The significant occurrence of this bicyclic α-amino acid has stimulated our interest in developing efficient synthetic routes to access the different stereoisomers of octahydroindole-2-carboxylic acid in enantiomerically pure form. The so called L-Oic, (S,S,S)-1, is the only commercially available stereoisomer and has therefore been the most widely used in peptidomimetic and medicinal chemistry research. Various strategies for the preparation of enantiopure (S,S,S)-1 have been reported in the literature and include stereoselective processes,11 chemical resolutions12 of diastereoisomeric salts of (S,S,S)-1 derivatives or their indoline precursors, and, more recently, enzymatic13 and chromatographic14 resolutions. In contrast, there is only one reported synthesis12a of enantiomerically pure (R,S,S)-1 (Fig. 1), which involves an epimerization reaction of (S,S,S)-1 followed by laborious crystallizations, and suffers from a poor overall yield.
In this paper we report a more efficient method for the convenient synthesis of enantiomerically pure (R,S,S)-1, which will also allow access to α-alkyl derivatives in a concise manner.
2. Results and discussion
The preparation of enantiomerically pure (R,S,S)-1 has only been described in the literature by Vincent et al.,12a who used an epimerization reaction of enantiopure (S,S,S)-1 under acidic conditions, according to a general procedure reported by Yamada.15 This approach affords a 50:50 mixture of epimers from which the desired compound is isolated after consecutive preferential crystallizations. As a result, the synthesis becomes laborious and suffers from a low overall isolated yield. Previously, Henning described16 a racemic synthesis of this compound through a base-promoted Favorskii-type ring contraction of an α-chlorinated lactam, a process that proceeds in a quite diastereoselective fashion. However, this approach involves more synthetic steps and details were not given concerning the isolation of the desired major stereoisomer (as a racemic mixture).
In principle, it seems that the easiest procedure for the synthesis of (R,S,S)-1 would be an epimerization reaction of enantiopure (S,S,S)-1, obtained from commercial (S)-indoline-2-carboxylic acid, since other retrosynthetic possibilities from the disconnection approach do not seem to lead to more appropriate, or easily available, starting materials. Indeed, an improved epimerization reaction followed by a more competitive procedure for the separation of diastereoisomers other than preferential crystallizations, would be desirable for Vincent’s strategy12a to become efficient.
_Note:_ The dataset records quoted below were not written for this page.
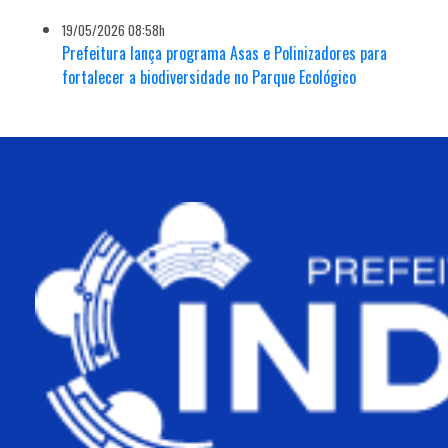
19/05/2026 08:58h
Prefeitura lança programa Asas e Polinizadores para
fortalecer a biodiversidade no Parque Ecológico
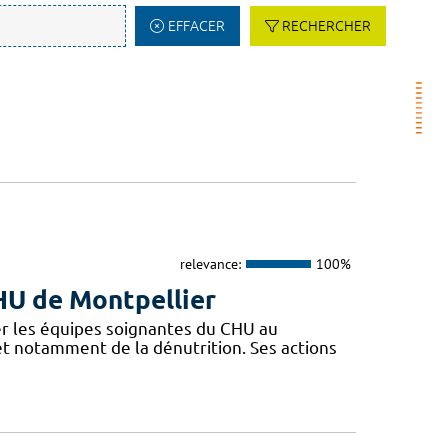
EFFACER
RECHERCHER
relevance:
100%
CHU de Montpellier
r les équipes soignantes du CHU au
 et notamment de la dénutrition. Ses actions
With this aim in mind, our synthesis began with the hydrogenation of commercially available (S)-indoline-2-carboxylic acid to afford diastereoisomeric (S,S,S)-1 and (S,R,R)-1 in a 90:10 ratio (Scheme 1), in a similar way to that described by Vincent.12a In our case, the use of platinum oxide as a catalyst, instead of palladium on charcoal, allowed the hydrogenation to proceed at atmospheric pressure. The desired compound (S,S,S)-1 was isolated as a pure material, in 85% yield, after crystallization from ethanol.
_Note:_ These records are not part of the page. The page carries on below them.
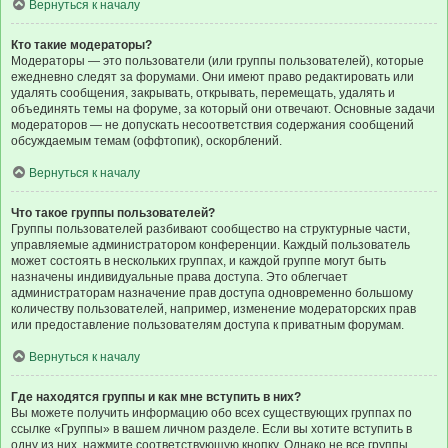
Вернуться к началу
Кто такие модераторы?
Модераторы — это пользователи (или группы пользователей), которые
ежедневно следят за форумами. Они имеют право редактировать или
удалять сообщения, закрывать, открывать, перемещать, удалять и
объединять темы на форуме, за который они отвечают. Основные задачи
модераторов — не допускать несоответствия содержания сообщений
обсуждаемым темам (оффтопик), оскорблений.
Вернуться к началу
Что такое группы пользователей?
Группы пользователей разбивают сообщество на структурные части,
управляемые администратором конференции. Каждый пользователь
может состоять в нескольких группах, и каждой группе могут быть
назначены индивидуальные права доступа. Это облегчает
администраторам назначение прав доступа одновременно большому
количеству пользователей, например, изменение модераторских прав
или предоставление пользователям доступа к приватным форумам.
Вернуться к началу
Где находятся группы и как мне вступить в них?
Вы можете получить информацию обо всех существующих группах по
ссылке «Группы» в вашем личном разделе. Если вы хотите вступить в
одну из них, нажмите соответствующую кнопку. Однако не все группы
Enantiomerically pure (S,S,S)-1 was then submitted to Yamada’s epimerization procedure,15 by heating in acetic acid in the presence of a catalytic amount of salicylaldehyde to promote the formation of a Schiff base (Scheme 2). According to the literature,12a the epimerization progresses to give a 50:50 mixture of diastereoisomers after 1 hour. However, we found that a prolonged reaction time leads to a considerable enrichment of the diastereoisomeric mixture in the desired epimer, with the final ratio (S,S,S)-1/(R,S,S)-1 = 23:77 after 24 hours of reaction. Undoubtedly, this represents a substantial improvement and is expected to have a very positive effect on the overall efficiency of the method. In comparison, in the synthesis reported by Vincent,12a a 50:50 mixture of diastereoisomers was obtained and used for the isolation of (R,S,S)-1. This leads to a significant reduction in the final yield and also sets hurdles for its isolation by recrystallization techniques.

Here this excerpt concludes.